Samsung Ventures joins GridBeyond funding round

Samsung Ventures has joined GridBeyond in a €12 million round. The investment broadens the company’s shareholder base and supports further expansion in key flexibility markets, alongside continued development of software for trading, storage, and distributed asset optimisation.


IN Brief:

  • Samsung Ventures has invested in GridBeyond as part of a €12 million equity round backed by existing shareholders.
  • GridBeyond’s platform optimises distributed assets including renewable generation, batteries, and flexible demand for trading and grid services.
  • The funding is aimed at growth in the UK, Ireland, the US, Japan, and Australia, alongside further platform development.

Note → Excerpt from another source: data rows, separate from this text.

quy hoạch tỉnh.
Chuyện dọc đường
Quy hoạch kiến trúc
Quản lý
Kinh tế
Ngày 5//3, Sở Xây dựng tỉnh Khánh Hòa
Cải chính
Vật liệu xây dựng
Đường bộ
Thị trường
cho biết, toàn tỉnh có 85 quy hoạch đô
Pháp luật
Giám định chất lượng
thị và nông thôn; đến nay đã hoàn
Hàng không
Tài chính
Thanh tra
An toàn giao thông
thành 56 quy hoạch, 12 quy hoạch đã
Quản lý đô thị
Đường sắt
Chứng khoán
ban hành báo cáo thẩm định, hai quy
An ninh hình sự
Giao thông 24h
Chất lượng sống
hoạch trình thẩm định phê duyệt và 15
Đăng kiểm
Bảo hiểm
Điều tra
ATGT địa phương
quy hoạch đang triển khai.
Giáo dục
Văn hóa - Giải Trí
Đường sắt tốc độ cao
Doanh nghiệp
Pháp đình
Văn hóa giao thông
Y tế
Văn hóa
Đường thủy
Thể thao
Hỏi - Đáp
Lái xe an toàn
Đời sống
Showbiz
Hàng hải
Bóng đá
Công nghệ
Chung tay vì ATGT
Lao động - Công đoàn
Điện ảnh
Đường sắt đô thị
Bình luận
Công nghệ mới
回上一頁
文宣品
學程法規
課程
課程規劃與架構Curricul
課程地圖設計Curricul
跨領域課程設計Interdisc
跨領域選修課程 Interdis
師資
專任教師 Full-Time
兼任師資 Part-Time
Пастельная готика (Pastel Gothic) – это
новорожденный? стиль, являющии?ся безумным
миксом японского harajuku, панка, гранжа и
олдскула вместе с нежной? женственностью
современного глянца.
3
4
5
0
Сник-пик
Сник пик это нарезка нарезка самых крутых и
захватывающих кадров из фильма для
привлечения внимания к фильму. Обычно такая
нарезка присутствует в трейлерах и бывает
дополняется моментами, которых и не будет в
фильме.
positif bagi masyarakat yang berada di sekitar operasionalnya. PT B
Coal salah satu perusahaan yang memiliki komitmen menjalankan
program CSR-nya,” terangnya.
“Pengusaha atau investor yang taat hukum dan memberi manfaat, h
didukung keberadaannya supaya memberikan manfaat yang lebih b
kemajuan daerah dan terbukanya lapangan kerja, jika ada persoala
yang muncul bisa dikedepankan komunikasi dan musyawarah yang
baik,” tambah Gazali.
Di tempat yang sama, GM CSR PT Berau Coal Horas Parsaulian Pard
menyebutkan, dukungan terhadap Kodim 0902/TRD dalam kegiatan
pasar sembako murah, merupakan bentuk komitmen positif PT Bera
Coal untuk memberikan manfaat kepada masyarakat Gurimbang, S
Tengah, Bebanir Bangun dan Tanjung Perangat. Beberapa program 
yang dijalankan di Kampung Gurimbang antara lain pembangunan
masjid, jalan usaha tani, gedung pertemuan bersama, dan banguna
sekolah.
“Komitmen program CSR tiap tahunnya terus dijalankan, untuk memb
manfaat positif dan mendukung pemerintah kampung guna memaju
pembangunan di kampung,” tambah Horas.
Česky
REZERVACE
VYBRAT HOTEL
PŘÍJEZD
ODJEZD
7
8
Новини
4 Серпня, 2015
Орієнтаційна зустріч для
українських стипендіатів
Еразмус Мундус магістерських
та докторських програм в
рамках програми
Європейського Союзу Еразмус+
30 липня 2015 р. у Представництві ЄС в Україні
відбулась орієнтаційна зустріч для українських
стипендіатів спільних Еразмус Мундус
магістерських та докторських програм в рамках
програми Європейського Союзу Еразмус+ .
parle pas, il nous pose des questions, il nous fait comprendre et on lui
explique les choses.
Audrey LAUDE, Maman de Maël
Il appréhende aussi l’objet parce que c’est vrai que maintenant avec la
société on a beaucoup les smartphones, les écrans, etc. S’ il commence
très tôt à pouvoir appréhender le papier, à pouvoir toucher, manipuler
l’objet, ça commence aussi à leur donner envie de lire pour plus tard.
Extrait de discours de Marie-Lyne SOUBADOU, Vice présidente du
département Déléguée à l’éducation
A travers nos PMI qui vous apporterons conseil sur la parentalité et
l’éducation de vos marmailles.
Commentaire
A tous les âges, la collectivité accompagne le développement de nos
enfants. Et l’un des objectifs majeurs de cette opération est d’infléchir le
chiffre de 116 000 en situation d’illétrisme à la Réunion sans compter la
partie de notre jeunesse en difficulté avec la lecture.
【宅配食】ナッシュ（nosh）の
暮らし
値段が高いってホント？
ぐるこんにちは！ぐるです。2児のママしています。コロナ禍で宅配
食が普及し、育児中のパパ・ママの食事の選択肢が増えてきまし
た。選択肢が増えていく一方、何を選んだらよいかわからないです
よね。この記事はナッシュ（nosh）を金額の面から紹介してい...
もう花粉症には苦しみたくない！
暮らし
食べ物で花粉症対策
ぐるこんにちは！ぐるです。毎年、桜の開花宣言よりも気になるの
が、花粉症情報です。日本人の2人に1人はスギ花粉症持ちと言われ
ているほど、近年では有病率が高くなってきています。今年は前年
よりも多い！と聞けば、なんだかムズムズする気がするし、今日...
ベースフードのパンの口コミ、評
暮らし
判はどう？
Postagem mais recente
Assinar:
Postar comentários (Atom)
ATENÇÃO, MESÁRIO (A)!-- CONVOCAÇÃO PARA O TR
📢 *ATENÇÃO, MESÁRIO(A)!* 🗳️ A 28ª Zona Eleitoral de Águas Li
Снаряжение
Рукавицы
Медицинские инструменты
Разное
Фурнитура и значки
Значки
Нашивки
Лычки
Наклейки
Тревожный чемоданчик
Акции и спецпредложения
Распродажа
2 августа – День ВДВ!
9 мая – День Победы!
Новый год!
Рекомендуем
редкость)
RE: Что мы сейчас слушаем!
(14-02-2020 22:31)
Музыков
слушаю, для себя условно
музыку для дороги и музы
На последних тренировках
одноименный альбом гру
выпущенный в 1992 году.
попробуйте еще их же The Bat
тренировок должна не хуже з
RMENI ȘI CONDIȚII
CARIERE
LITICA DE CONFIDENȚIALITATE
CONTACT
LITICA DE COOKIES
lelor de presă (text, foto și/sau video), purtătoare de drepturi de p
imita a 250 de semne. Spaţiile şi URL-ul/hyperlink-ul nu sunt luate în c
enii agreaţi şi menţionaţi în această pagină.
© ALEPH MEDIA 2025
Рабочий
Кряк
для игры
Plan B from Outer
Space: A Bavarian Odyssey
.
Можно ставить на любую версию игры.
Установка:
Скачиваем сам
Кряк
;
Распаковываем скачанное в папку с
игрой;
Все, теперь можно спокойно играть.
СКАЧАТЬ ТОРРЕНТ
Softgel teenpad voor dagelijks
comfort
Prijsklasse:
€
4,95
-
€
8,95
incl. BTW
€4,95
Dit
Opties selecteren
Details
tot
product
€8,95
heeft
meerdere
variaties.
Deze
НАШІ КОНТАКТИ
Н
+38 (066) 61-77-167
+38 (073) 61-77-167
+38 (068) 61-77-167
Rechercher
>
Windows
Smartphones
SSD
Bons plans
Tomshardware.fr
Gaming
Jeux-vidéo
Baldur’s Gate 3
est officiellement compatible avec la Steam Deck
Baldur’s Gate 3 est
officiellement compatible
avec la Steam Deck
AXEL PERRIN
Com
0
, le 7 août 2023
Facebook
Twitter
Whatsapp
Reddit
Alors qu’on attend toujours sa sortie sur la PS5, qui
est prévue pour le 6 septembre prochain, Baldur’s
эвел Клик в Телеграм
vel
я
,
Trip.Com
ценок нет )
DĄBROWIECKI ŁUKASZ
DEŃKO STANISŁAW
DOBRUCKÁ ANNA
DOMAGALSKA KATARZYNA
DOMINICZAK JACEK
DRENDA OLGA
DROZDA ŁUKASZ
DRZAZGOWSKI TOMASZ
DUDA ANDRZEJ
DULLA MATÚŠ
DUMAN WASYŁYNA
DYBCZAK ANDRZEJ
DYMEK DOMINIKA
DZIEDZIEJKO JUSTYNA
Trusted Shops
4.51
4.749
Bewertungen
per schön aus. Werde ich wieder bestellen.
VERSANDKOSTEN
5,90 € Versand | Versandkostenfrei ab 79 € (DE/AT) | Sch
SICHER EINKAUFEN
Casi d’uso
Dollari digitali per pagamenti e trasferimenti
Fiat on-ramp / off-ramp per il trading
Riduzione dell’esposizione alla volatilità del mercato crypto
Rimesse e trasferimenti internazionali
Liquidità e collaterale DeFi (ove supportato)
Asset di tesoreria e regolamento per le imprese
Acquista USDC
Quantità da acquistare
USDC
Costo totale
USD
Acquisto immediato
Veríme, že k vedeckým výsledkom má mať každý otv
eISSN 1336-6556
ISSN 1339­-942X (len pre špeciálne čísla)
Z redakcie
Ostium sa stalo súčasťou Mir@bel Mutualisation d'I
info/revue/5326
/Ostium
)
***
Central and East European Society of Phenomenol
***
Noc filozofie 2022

GridBeyond has added Samsung Ventures to its shareholder base through a €12 million equity round that also includes follow-on backing from Alantra’s Energy Transition Fund, Klima, Energy Impact Partners, Mirova, ABB, Constellation Technology Ventures, and Act Venture Capital. Existing long-term investors including Yokogawa, EDP, and Enterprise Ireland remain on the register.

The company develops software and market services for distributed energy assets, using forecasting, optimisation, and automated dispatch to control batteries, renewable generation, and flexible demand in real time. Its platform is used across energy trading, frequency response, capacity markets, and other grid services where value depends on moving assets between rapidly changing price and balancing signals while respecting site constraints.

Samsung’s entry adds a strategic industrial investor at a point when GridBeyond is trying to scale both geographically and technically. The two companies plan to explore collaboration in trading, asset optimisation, and energy services, with the new capital earmarked for expansion in the UK, Ireland, the United States, Japan, and Australia, and for continued development of the optimisation platform.

GridBeyond has grown from its Irish base into a wider international business over the past decade, expanding into the US in 2020, Japan in 2021, and Australia in 2022. On its own timeline, the company says its managed load portfolio passed 2.6 GW in 2024, the same year it closed a €52 million Series C round.

The latest raise points to continued investor interest in software businesses that sit between distributed assets and electricity markets. As more batteries, flexible industrial loads, and renewable plants seek stacked revenues, the commercial value increasingly depends on how precisely those assets can be forecast, dispatched, and traded.